Everything in the entries is to be written out exactly, except for the pictures.

Records for this exercise Start Marker

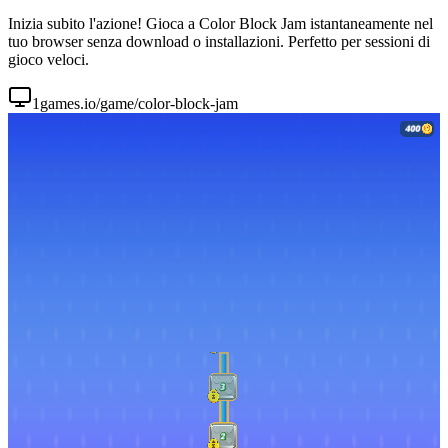
Inizia subito l'azione! Gioca a Color Block Jam istantaneamente nel
tuo browser senza download o installazioni. Perfetto per sessioni di
gioco veloci.
1games.io/game/color-block-jam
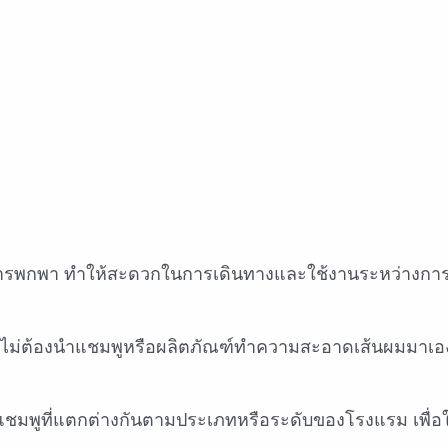
รพกพา ทำให้สะดวกในการเดินทางและใช้งานระหว่างการ
ะไม่ต้องนำแชมพูหรือผลิตภัณฑ์ทำความสะอาดเส้นผมมาเอ
พูที่แตกต่างกันตามประเภทหรือระดับของโรงแรม เพื่อให้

Records for this exercise End Marker

Solved exercise:
Inizia subito l'azione! Gioca a Color Block Jam istantaneamente nel
tuo browser senza download o installazioni. Perfetto per sessioni di
gioco veloci.
1games.io/game/color-block-jam
รพกพา ทำให้สะดวกในการเดินทางและใช้งานระหว่างการ
ะไม่ต้องนำแชมพูหรือผลิตภัณฑ์ทำความสะอาดเส้นผมมาเอ
พูที่แตกต่างกันตามประเภทหรือระดับของโรงแรม เพื่อให้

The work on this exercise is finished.